Transcribed page contents
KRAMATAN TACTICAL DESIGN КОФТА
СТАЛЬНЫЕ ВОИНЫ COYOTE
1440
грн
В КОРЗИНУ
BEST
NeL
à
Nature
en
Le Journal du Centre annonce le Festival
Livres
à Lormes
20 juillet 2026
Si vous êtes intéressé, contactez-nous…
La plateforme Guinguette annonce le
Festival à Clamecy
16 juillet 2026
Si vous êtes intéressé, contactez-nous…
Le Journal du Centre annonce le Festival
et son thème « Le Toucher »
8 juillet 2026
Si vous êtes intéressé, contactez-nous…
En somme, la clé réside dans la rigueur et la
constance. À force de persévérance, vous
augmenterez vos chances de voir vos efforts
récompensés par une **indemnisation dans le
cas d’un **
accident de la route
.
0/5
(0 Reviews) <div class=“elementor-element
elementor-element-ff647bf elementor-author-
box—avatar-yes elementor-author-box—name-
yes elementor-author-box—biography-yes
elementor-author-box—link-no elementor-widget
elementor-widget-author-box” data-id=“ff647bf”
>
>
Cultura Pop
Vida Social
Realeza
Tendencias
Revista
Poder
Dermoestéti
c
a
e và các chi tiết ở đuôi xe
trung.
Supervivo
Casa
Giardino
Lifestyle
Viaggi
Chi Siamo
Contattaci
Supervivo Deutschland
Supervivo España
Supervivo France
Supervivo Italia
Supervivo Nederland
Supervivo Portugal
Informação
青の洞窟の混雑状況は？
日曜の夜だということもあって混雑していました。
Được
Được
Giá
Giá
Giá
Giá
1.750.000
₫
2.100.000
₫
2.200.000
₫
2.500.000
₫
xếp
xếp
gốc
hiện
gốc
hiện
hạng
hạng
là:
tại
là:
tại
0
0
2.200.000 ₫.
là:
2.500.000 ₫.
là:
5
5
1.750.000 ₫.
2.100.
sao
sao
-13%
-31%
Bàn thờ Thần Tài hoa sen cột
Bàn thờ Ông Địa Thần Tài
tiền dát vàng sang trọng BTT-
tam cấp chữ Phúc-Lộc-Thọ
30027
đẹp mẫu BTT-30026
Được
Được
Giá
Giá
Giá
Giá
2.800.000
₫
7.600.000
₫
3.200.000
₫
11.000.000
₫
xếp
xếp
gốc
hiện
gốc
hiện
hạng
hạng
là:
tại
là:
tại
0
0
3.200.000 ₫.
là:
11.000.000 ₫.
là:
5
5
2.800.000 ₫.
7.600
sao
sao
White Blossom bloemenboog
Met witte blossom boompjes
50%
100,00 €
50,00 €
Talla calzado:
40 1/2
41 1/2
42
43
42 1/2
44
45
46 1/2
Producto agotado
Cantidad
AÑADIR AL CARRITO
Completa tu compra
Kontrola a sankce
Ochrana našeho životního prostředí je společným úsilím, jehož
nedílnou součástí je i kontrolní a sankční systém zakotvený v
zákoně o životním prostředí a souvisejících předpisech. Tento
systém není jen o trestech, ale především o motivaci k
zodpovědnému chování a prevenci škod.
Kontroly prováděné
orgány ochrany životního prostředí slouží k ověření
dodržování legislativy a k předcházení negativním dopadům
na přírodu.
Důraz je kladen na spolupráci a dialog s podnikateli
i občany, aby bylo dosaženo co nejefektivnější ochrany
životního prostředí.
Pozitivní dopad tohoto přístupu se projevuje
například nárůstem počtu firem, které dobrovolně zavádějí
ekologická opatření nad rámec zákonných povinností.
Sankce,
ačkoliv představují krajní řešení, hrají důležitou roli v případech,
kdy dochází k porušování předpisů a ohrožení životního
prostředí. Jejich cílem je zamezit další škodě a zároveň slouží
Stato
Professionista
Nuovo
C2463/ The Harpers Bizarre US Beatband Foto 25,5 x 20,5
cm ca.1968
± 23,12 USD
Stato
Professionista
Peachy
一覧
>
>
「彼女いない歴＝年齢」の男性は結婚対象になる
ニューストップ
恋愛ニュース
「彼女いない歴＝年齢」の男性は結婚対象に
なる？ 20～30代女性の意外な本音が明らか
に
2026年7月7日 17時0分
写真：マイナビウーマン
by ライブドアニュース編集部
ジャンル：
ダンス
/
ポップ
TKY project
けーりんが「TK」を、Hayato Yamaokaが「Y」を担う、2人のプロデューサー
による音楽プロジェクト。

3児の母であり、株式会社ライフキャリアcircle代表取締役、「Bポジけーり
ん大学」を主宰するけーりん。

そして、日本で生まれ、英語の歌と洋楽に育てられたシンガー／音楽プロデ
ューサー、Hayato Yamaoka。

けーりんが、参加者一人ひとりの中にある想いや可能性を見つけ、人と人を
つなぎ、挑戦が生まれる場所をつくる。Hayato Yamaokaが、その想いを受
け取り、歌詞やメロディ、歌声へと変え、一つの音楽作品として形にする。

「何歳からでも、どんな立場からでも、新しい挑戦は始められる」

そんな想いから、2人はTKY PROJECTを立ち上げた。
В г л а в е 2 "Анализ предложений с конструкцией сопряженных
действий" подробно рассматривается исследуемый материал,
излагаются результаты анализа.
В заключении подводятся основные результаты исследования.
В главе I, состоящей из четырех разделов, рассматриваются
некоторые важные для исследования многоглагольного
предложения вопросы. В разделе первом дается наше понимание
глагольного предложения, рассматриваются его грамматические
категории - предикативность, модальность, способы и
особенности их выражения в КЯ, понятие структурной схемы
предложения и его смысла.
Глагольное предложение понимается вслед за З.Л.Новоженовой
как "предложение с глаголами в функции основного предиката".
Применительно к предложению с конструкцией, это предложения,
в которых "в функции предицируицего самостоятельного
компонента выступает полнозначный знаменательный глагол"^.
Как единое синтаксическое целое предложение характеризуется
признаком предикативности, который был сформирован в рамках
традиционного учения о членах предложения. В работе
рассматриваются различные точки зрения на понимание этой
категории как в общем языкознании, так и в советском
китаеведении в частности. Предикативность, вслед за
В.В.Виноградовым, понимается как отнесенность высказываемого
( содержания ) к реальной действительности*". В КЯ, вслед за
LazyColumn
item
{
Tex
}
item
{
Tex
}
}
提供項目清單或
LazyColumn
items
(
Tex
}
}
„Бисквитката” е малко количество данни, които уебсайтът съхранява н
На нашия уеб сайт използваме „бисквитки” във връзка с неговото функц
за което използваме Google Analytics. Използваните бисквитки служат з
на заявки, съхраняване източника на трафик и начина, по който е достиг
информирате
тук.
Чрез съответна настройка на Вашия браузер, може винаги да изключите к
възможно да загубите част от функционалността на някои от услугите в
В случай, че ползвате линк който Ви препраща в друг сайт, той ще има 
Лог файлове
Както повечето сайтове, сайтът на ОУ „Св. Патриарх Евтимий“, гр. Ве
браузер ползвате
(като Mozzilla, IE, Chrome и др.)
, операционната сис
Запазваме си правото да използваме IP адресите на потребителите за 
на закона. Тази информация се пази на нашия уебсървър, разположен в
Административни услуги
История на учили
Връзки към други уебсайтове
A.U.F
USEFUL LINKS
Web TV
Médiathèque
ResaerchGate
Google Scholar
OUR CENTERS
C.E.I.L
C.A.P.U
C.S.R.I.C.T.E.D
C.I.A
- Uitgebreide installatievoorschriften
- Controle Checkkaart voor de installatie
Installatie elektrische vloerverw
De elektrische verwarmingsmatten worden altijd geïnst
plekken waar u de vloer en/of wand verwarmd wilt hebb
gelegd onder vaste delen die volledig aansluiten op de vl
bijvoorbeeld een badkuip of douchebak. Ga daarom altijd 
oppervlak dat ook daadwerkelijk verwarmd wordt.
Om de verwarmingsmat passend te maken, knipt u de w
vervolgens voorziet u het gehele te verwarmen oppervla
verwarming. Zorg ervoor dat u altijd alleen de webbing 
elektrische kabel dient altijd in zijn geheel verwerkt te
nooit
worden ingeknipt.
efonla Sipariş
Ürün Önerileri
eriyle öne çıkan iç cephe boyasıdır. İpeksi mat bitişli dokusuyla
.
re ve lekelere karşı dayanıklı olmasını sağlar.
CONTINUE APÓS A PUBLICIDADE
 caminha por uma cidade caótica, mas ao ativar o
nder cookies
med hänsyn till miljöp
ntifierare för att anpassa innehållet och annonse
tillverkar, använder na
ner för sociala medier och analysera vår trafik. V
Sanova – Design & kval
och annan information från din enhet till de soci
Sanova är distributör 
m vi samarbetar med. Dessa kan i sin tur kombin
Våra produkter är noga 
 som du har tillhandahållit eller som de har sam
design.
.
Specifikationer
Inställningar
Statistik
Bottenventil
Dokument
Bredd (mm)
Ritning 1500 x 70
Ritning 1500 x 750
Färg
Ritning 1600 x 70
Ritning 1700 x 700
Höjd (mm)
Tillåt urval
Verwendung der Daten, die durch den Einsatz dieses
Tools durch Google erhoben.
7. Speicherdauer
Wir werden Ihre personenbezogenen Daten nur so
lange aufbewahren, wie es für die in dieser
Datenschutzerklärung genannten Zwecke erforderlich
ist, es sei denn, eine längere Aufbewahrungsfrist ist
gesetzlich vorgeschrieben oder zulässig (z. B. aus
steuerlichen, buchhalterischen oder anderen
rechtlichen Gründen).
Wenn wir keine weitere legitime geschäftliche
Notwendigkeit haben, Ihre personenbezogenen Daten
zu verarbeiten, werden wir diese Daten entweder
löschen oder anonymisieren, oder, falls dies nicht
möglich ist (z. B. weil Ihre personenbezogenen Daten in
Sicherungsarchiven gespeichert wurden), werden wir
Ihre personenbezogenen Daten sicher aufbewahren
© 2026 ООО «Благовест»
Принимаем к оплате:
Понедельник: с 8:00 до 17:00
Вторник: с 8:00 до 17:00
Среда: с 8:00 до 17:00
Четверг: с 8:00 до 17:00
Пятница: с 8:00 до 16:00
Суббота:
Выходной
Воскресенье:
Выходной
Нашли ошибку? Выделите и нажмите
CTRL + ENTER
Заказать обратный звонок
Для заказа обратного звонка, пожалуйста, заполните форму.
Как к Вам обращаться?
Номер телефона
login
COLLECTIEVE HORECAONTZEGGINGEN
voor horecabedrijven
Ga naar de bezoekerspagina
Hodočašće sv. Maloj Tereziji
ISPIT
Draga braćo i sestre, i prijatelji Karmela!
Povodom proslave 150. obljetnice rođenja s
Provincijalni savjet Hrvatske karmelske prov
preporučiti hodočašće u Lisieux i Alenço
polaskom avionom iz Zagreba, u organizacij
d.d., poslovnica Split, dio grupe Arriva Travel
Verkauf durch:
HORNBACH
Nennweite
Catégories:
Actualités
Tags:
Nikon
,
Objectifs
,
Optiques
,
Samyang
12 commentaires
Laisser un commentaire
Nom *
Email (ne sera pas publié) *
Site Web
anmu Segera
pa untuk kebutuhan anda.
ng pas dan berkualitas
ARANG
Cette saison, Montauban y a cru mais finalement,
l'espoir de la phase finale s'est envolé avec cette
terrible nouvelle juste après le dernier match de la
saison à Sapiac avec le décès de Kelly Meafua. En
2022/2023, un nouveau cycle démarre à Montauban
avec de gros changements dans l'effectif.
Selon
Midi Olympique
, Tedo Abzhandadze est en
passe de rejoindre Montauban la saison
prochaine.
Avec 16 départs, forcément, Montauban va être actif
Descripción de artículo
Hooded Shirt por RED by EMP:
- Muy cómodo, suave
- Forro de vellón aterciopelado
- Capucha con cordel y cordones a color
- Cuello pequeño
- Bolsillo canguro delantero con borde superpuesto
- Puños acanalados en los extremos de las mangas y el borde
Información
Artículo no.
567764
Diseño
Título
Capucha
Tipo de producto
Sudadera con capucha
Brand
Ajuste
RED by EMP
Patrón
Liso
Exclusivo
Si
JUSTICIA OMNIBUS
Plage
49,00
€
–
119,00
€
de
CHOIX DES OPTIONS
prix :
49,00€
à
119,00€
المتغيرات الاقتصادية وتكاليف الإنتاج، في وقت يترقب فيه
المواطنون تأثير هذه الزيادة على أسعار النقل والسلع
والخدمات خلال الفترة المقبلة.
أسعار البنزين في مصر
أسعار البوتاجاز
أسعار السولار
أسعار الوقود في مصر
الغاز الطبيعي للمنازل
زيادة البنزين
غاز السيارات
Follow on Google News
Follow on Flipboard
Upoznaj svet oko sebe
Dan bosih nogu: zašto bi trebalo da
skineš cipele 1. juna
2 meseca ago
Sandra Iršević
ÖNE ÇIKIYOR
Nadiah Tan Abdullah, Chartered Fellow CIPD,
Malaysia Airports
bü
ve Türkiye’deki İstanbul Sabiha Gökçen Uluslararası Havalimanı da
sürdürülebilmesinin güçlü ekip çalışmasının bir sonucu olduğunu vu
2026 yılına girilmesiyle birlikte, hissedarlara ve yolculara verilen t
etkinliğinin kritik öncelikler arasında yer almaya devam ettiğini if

Directions -
Begin with the line that contains "JUSTICIA OMNIBUS" and end with the last line of the records; set down every line in that span exactly, and nothing else.

Answer box -
JUSTICIA OMNIBUS
Plage
49,00
€
–
119,00
€
de
CHOIX DES OPTIONS
prix :
49,00€
à
119,00€
المتغيرات الاقتصادية وتكاليف الإنتاج، في وقت يترقب فيه
المواطنون تأثير هذه الزيادة على أسعار النقل والسلع
والخدمات خلال الفترة المقبلة.
أسعار البنزين في مصر
أسعار البوتاجاز
أسعار السولار
أسعار الوقود في مصر
الغاز الطبيعي للمنازل
زيادة البنزين
غاز السيارات
Follow on Google News
Follow on Flipboard
Upoznaj svet oko sebe
Dan bosih nogu: zašto bi trebalo da
skineš cipele 1. juna
2 meseca ago
Sandra Iršević
ÖNE ÇIKIYOR
Nadiah Tan Abdullah, Chartered Fellow CIPD,
Malaysia Airports
bü
ve Türkiye’deki İstanbul Sabiha Gökçen Uluslararası Havalimanı da
sürdürülebilmesinin güçlü ekip çalışmasının bir sonucu olduğunu vu
2026 yılına girilmesiyle birlikte, hissedarlara ve yolculara verilen t
etkinliğinin kritik öncelikler arasında yer almaya devam ettiğini if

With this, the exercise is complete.